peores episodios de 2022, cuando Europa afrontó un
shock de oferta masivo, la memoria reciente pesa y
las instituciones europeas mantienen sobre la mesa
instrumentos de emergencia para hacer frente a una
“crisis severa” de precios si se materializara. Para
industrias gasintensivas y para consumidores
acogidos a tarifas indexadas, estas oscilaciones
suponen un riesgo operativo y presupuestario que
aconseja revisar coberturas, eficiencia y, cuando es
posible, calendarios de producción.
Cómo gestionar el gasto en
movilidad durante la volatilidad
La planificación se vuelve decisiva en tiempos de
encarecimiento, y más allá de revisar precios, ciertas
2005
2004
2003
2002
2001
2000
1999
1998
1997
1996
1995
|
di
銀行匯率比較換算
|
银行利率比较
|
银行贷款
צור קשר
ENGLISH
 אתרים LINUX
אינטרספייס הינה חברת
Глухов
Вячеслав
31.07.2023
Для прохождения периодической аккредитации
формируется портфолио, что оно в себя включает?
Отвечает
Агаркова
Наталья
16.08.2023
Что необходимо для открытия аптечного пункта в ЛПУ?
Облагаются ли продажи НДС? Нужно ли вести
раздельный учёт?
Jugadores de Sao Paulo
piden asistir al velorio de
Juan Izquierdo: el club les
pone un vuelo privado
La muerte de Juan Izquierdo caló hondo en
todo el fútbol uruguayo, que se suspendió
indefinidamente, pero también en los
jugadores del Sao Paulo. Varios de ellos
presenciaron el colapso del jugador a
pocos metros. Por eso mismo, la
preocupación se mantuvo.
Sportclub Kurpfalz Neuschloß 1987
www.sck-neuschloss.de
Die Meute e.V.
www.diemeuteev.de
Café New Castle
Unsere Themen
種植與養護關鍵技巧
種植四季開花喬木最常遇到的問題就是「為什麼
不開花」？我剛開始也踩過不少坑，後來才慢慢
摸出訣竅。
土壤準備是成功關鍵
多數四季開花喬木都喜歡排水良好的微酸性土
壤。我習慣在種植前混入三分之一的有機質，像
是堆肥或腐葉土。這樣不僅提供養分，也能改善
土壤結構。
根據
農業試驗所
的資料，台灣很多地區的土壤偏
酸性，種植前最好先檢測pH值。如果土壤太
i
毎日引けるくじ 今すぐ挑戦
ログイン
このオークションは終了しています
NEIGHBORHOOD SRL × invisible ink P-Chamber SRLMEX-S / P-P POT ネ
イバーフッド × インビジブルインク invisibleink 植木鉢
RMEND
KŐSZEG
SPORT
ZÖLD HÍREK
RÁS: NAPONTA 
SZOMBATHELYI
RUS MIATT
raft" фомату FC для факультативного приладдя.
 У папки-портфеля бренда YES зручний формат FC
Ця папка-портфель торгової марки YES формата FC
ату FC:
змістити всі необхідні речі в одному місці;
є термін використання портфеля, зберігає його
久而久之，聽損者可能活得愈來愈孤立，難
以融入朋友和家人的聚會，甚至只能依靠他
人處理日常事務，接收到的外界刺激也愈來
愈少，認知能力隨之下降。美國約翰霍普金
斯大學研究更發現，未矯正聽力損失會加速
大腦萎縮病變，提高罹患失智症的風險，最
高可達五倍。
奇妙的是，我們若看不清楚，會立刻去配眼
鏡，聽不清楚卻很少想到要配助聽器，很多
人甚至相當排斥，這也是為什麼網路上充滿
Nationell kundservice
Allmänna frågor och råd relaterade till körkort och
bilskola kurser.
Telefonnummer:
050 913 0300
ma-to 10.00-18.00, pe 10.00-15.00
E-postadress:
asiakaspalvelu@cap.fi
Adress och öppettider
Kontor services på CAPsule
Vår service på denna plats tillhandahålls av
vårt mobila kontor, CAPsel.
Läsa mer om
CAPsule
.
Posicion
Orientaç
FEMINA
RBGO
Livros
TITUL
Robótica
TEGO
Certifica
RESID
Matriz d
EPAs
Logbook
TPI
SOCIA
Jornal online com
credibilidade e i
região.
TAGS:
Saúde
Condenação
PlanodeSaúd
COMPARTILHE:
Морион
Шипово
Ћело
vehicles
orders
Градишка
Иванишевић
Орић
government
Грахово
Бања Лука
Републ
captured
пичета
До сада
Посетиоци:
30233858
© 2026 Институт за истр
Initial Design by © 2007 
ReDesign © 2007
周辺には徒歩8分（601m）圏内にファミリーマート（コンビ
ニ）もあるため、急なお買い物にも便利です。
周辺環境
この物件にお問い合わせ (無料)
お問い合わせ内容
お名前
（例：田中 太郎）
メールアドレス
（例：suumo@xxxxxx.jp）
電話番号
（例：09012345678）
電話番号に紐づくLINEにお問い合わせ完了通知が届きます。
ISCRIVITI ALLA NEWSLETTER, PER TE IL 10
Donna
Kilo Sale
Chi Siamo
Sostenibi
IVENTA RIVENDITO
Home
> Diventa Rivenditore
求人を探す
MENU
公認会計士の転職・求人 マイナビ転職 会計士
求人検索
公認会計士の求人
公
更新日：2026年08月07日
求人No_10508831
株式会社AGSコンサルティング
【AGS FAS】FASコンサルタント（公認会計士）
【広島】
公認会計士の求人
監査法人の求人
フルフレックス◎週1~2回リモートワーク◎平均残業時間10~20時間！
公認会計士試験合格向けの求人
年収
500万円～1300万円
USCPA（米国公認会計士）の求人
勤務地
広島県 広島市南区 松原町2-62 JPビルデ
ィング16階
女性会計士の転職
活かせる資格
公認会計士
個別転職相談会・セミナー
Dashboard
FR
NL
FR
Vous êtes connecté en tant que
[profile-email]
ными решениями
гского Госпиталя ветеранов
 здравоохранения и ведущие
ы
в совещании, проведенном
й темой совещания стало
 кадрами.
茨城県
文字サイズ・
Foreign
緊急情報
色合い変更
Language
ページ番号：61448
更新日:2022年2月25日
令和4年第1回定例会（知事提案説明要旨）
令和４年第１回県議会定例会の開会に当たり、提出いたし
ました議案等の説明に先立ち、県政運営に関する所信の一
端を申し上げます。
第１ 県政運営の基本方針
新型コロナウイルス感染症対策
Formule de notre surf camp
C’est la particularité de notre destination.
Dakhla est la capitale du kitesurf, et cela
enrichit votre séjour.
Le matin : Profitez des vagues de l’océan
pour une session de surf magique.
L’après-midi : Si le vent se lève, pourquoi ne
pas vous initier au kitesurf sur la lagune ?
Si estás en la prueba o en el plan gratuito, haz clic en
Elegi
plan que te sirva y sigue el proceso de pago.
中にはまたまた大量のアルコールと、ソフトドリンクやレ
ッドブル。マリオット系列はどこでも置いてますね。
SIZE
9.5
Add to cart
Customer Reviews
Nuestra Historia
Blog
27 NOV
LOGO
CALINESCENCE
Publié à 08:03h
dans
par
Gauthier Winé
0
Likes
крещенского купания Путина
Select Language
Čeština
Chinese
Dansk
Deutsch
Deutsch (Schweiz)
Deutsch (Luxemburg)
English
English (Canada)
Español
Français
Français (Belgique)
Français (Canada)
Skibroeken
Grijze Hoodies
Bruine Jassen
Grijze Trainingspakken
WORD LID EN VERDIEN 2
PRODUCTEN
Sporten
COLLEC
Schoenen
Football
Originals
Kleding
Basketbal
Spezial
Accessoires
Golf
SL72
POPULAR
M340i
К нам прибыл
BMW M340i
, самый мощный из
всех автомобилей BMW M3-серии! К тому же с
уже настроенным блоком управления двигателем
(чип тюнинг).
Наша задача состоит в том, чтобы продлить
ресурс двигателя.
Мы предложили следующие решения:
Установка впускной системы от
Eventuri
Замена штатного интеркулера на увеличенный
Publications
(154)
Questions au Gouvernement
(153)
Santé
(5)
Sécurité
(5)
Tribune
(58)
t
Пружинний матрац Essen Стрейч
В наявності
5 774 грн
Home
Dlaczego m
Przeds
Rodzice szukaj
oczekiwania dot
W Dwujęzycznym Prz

#### Your goal:
The complete listing, from first line to last, should be copied verbatim.

#### Task output:
peores episodios de 2022, cuando Europa afrontó un
shock de oferta masivo, la memoria reciente pesa y
las instituciones europeas mantienen sobre la mesa
instrumentos de emergencia para hacer frente a una
“crisis severa” de precios si se materializara. Para
industrias gasintensivas y para consumidores
acogidos a tarifas indexadas, estas oscilaciones
suponen un riesgo operativo y presupuestario que
aconseja revisar coberturas, eficiencia y, cuando es
posible, calendarios de producción.
Cómo gestionar el gasto en
movilidad durante la volatilidad
La planificación se vuelve decisiva en tiempos de
encarecimiento, y más allá de revisar precios, ciertas
2005
2004
2003
2002
2001
2000
1999
1998
1997
1996
1995
|
di
銀行匯率比較換算
|
银行利率比较
|
银行贷款
צור קשר
ENGLISH
 אתרים LINUX
אינטרספייס הינה חברת
Глухов
Вячеслав
31.07.2023
Для прохождения периодической аккредитации
формируется портфолио, что оно в себя включает?
Отвечает
Агаркова
Наталья
16.08.2023
Что необходимо для открытия аптечного пункта в ЛПУ?
Облагаются ли продажи НДС? Нужно ли вести
раздельный учёт?
Jugadores de Sao Paulo
piden asistir al velorio de
Juan Izquierdo: el club les
pone un vuelo privado
La muerte de Juan Izquierdo caló hondo en
todo el fútbol uruguayo, que se suspendió
indefinidamente, pero también en los
jugadores del Sao Paulo. Varios de ellos
presenciaron el colapso del jugador a
pocos metros. Por eso mismo, la
preocupación se mantuvo.
Sportclub Kurpfalz Neuschloß 1987
www.sck-neuschloss.de
Die Meute e.V.
www.diemeuteev.de
Café New Castle
Unsere Themen
種植與養護關鍵技巧
種植四季開花喬木最常遇到的問題就是「為什麼
不開花」？我剛開始也踩過不少坑，後來才慢慢
摸出訣竅。
土壤準備是成功關鍵
多數四季開花喬木都喜歡排水良好的微酸性土
壤。我習慣在種植前混入三分之一的有機質，像
是堆肥或腐葉土。這樣不僅提供養分，也能改善
土壤結構。
根據
農業試驗所
的資料，台灣很多地區的土壤偏
酸性，種植前最好先檢測pH值。如果土壤太
i
毎日引けるくじ 今すぐ挑戦
ログイン
このオークションは終了しています
NEIGHBORHOOD SRL × invisible ink P-Chamber SRLMEX-S / P-P POT ネ
イバーフッド × インビジブルインク invisibleink 植木鉢
RMEND
KŐSZEG
SPORT
ZÖLD HÍREK
RÁS: NAPONTA 
SZOMBATHELYI
RUS MIATT
raft" фомату FC для факультативного приладдя.
 У папки-портфеля бренда YES зручний формат FC
Ця папка-портфель торгової марки YES формата FC
ату FC:
змістити всі необхідні речі в одному місці;
є термін використання портфеля, зберігає його
久而久之，聽損者可能活得愈來愈孤立，難
以融入朋友和家人的聚會，甚至只能依靠他
人處理日常事務，接收到的外界刺激也愈來
愈少，認知能力隨之下降。美國約翰霍普金
斯大學研究更發現，未矯正聽力損失會加速
大腦萎縮病變，提高罹患失智症的風險，最
高可達五倍。
奇妙的是，我們若看不清楚，會立刻去配眼
鏡，聽不清楚卻很少想到要配助聽器，很多
人甚至相當排斥，這也是為什麼網路上充滿
Nationell kundservice
Allmänna frågor och råd relaterade till körkort och
bilskola kurser.
Telefonnummer:
050 913 0300
ma-to 10.00-18.00, pe 10.00-15.00
E-postadress:
asiakaspalvelu@cap.fi
Adress och öppettider
Kontor services på CAPsule
Vår service på denna plats tillhandahålls av
vårt mobila kontor, CAPsel.
Läsa mer om
CAPsule
.
Posicion
Orientaç
FEMINA
RBGO
Livros
TITUL
Robótica
TEGO
Certifica
RESID
Matriz d
EPAs
Logbook
TPI
SOCIA
Jornal online com
credibilidade e i
região.
TAGS:
Saúde
Condenação
PlanodeSaúd
COMPARTILHE:
Морион
Шипово
Ћело
vehicles
orders
Градишка
Иванишевић
Орић
government
Грахово
Бања Лука
Републ
captured
пичета
До сада
Посетиоци:
30233858
© 2026 Институт за истр
Initial Design by © 2007 
ReDesign © 2007
周辺には徒歩8分（601m）圏内にファミリーマート（コンビ
ニ）もあるため、急なお買い物にも便利です。
周辺環境
この物件にお問い合わせ (無料)
お問い合わせ内容
お名前
（例：田中 太郎）
メールアドレス
（例：suumo@xxxxxx.jp）
電話番号
（例：09012345678）
電話番号に紐づくLINEにお問い合わせ完了通知が届きます。
ISCRIVITI ALLA NEWSLETTER, PER TE IL 10
Donna
Kilo Sale
Chi Siamo
Sostenibi
IVENTA RIVENDITO
Home
> Diventa Rivenditore
求人を探す
MENU
公認会計士の転職・求人 マイナビ転職 会計士
求人検索
公認会計士の求人
公
更新日：2026年08月07日
求人No_10508831
株式会社AGSコンサルティング
【AGS FAS】FASコンサルタント（公認会計士）
【広島】
公認会計士の求人
監査法人の求人
フルフレックス◎週1~2回リモートワーク◎平均残業時間10~20時間！
公認会計士試験合格向けの求人
年収
500万円～1300万円
USCPA（米国公認会計士）の求人
勤務地
広島県 広島市南区 松原町2-62 JPビルデ
ィング16階
女性会計士の転職
活かせる資格
公認会計士
個別転職相談会・セミナー
Dashboard
FR
NL
FR
Vous êtes connecté en tant que
[profile-email]
ными решениями
гского Госпиталя ветеранов
 здравоохранения и ведущие
ы
в совещании, проведенном
й темой совещания стало
 кадрами.
茨城県
文字サイズ・
Foreign
緊急情報
色合い変更
Language
ページ番号：61448
更新日:2022年2月25日
令和4年第1回定例会（知事提案説明要旨）
令和４年第１回県議会定例会の開会に当たり、提出いたし
ました議案等の説明に先立ち、県政運営に関する所信の一
端を申し上げます。
第１ 県政運営の基本方針
新型コロナウイルス感染症対策
Formule de notre surf camp
C’est la particularité de notre destination.
Dakhla est la capitale du kitesurf, et cela
enrichit votre séjour.
Le matin : Profitez des vagues de l’océan
pour une session de surf magique.
L’après-midi : Si le vent se lève, pourquoi ne
pas vous initier au kitesurf sur la lagune ?
Si estás en la prueba o en el plan gratuito, haz clic en
Elegi
plan que te sirva y sigue el proceso de pago.
中にはまたまた大量のアルコールと、ソフトドリンクやレ
ッドブル。マリオット系列はどこでも置いてますね。
SIZE
9.5
Add to cart
Customer Reviews
Nuestra Historia
Blog
27 NOV
LOGO
CALINESCENCE
Publié à 08:03h
dans
par
Gauthier Winé
0
Likes
крещенского купания Путина
Select Language
Čeština
Chinese
Dansk
Deutsch
Deutsch (Schweiz)
Deutsch (Luxemburg)
English
English (Canada)
Español
Français
Français (Belgique)
Français (Canada)
Skibroeken
Grijze Hoodies
Bruine Jassen
Grijze Trainingspakken
WORD LID EN VERDIEN 2
PRODUCTEN
Sporten
COLLEC
Schoenen
Football
Originals
Kleding
Basketbal
Spezial
Accessoires
Golf
SL72
POPULAR
M340i
К нам прибыл
BMW M340i
, самый мощный из
всех автомобилей BMW M3-серии! К тому же с
уже настроенным блоком управления двигателем
(чип тюнинг).
Наша задача состоит в том, чтобы продлить
ресурс двигателя.
Мы предложили следующие решения:
Установка впускной системы от
Eventuri
Замена штатного интеркулера на увеличенный
Publications
(154)
Questions au Gouvernement
(153)
Santé
(5)
Sécurité
(5)
Tribune
(58)
t
Пружинний матрац Essen Стрейч
В наявності
5 774 грн
Home
Dlaczego m
Przeds
Rodzice szukaj
oczekiwania dot
W Dwujęzycznym Prz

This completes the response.